Part of what makes data collection and evaluation so challenging is that it’s not always clear what the most useful data to capture actually is. Last time, I talked about how an organization might determine what the most useful data is for evaluating performance of volunteers. It’s not as easy as it seems.
The most common approach to tracking volunteers is to simply count the total number. If I told you that my program recruits thousands of volunteers each year, you could reasonably conclude a few things: we do a good job recruiting volunteers, and our mission is compelling. But if you want to know something about volunteer performance or program efficiency, that number doesn’t offer much insight. Remember, volunteers require training, support, and oversight. Despite the free labor, an organization is still making an investment in time (read: money) to make sure they do their jobs well.
Instead, I might calculate volunteer performance relative to the cost to manage them. For example, if my volunteers make widgets, I would calculate the ratio of the cost to train and support each one versus the number of widgets they’re able to make.

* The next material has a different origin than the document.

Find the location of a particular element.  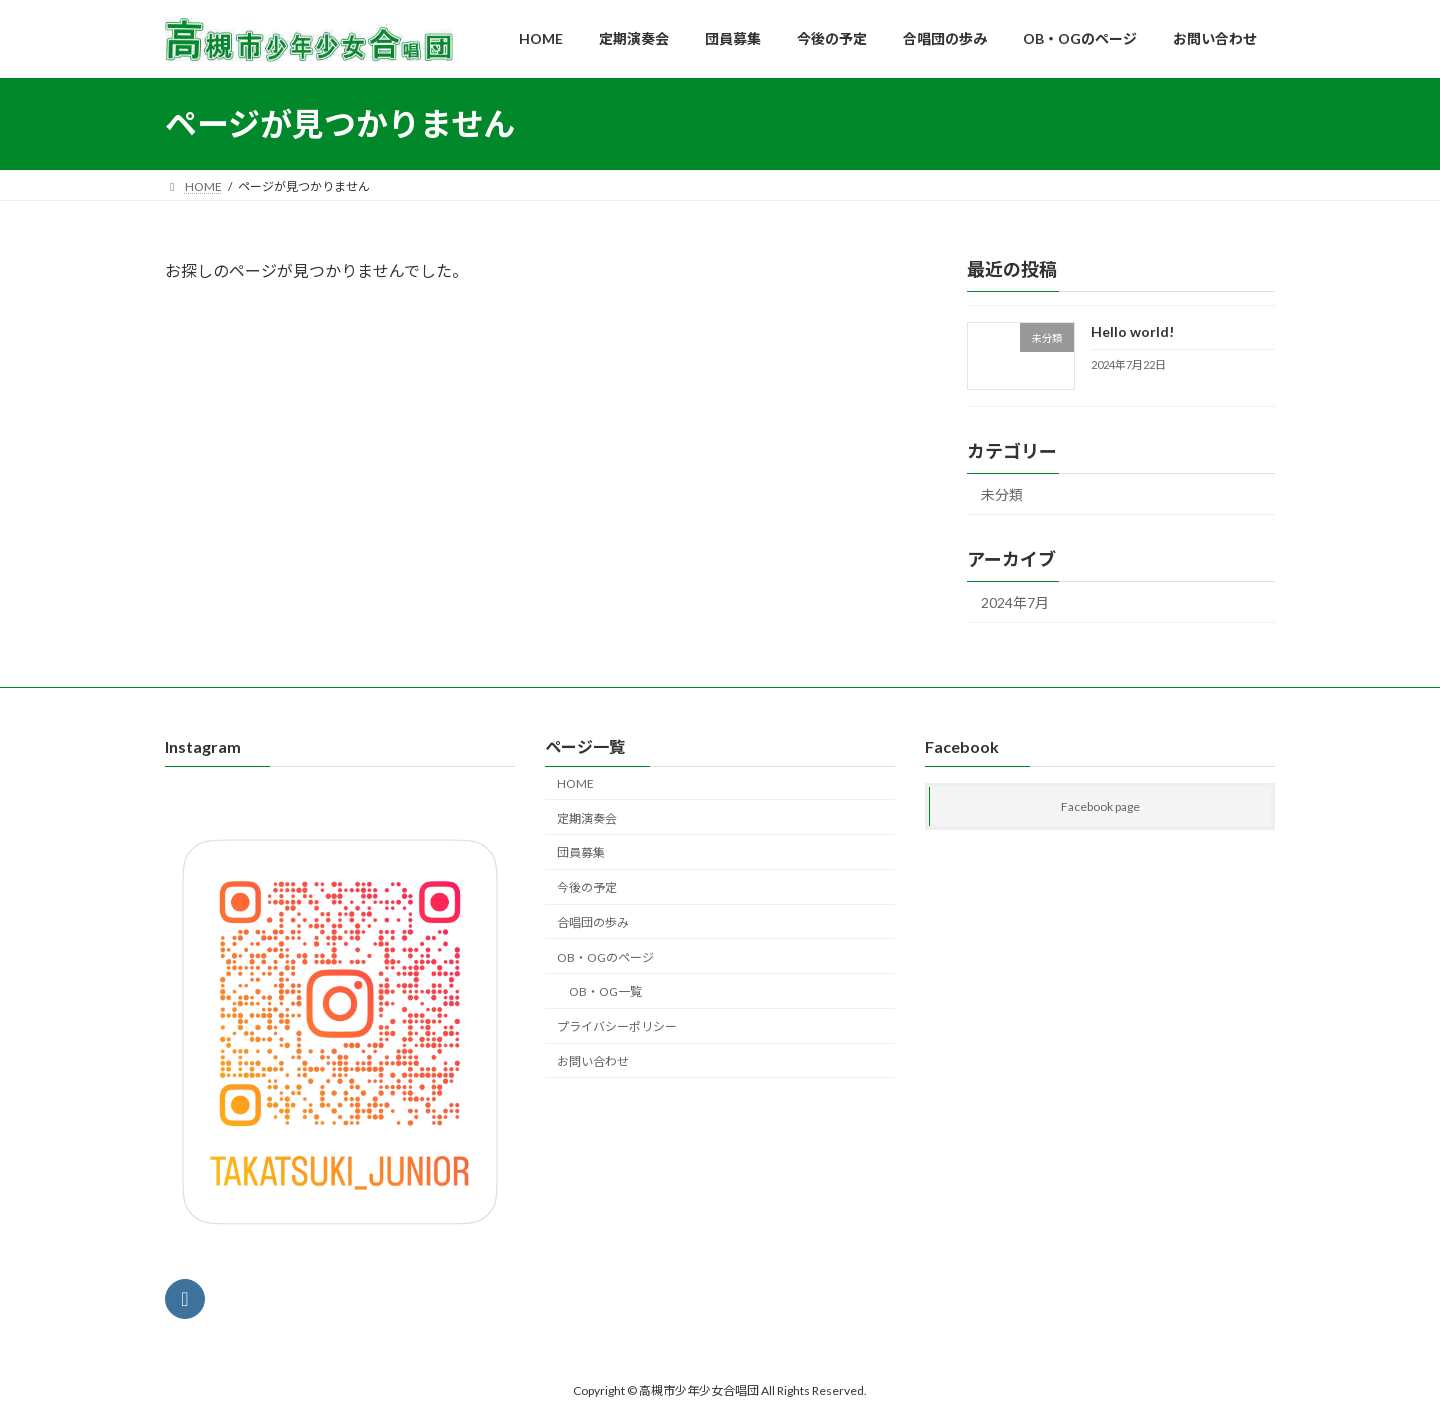

Facebook page is located at coordinates (1100, 807).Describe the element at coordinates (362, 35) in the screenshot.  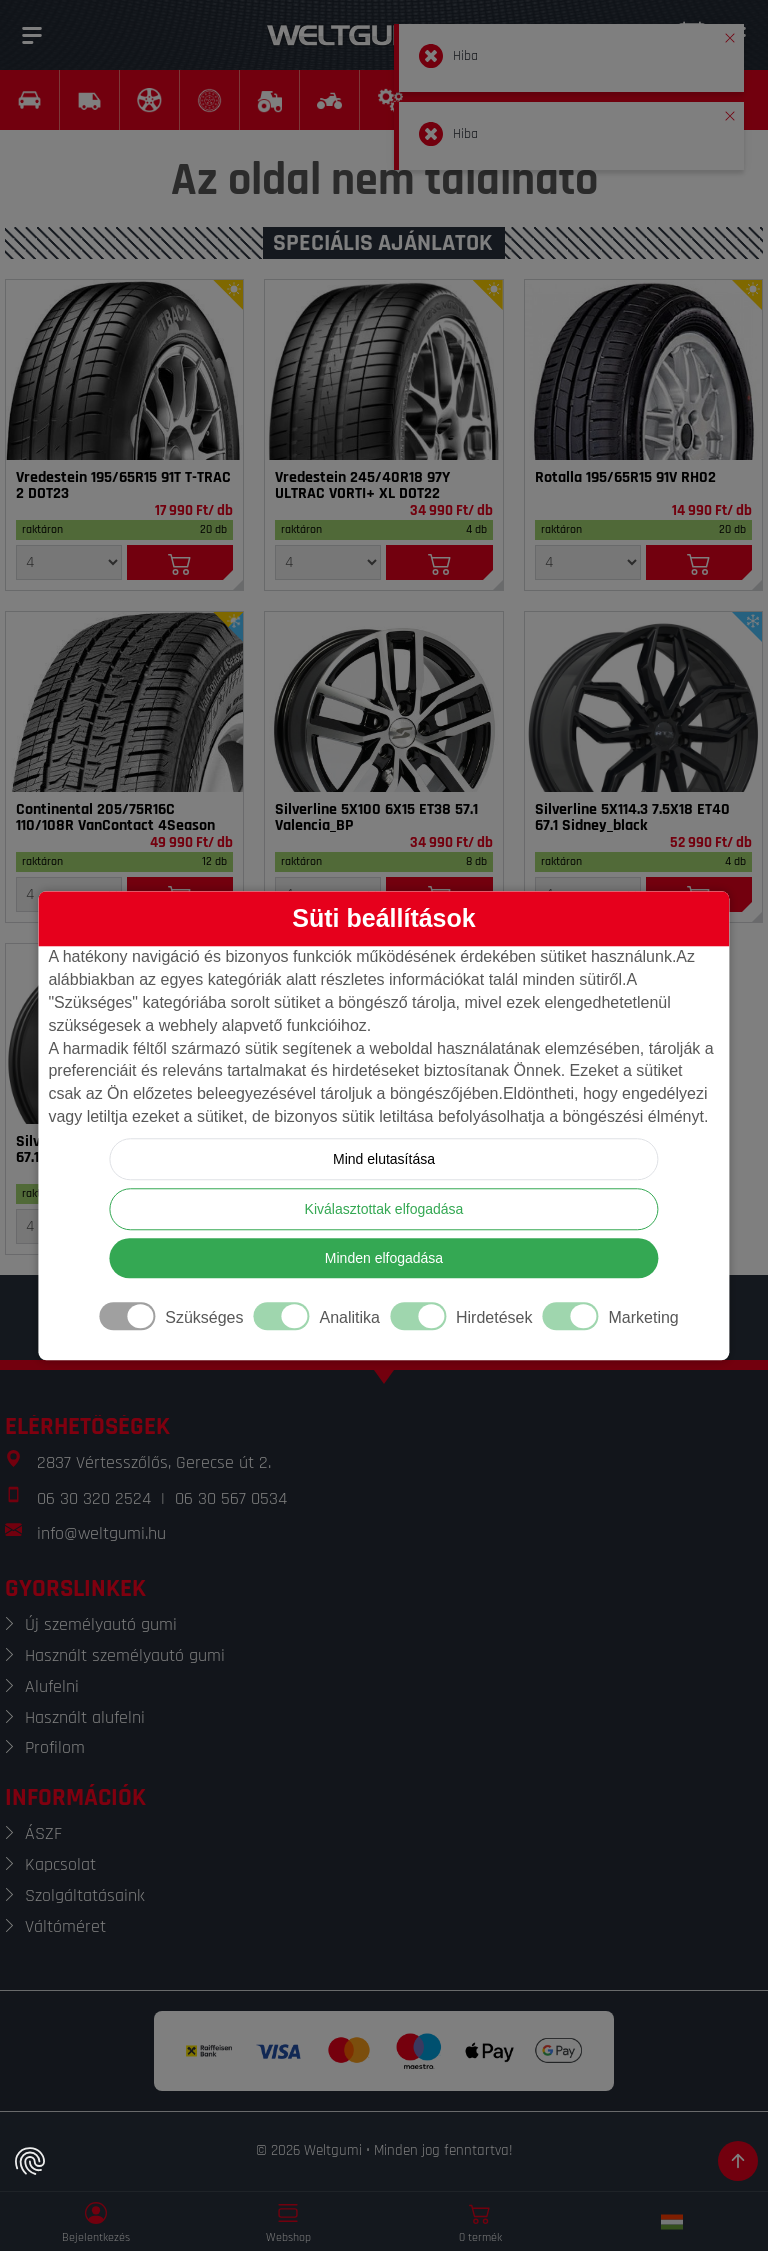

If that ratio seemed too high, I might consider reducing the number of volunteers I use. This way I can use my limited resources to provide each one with more support, in the hopes that they get better at their jobs and make more widgets. Over time, I’d discover an optimal ratio, and have a better sense of the strategic investments necessary to grow the organization’s impact.
Ultimately, the data to use depends on the question you’re trying to answer and what you’re trying to achieve. But, we should make sure we know what the data is actually able to say.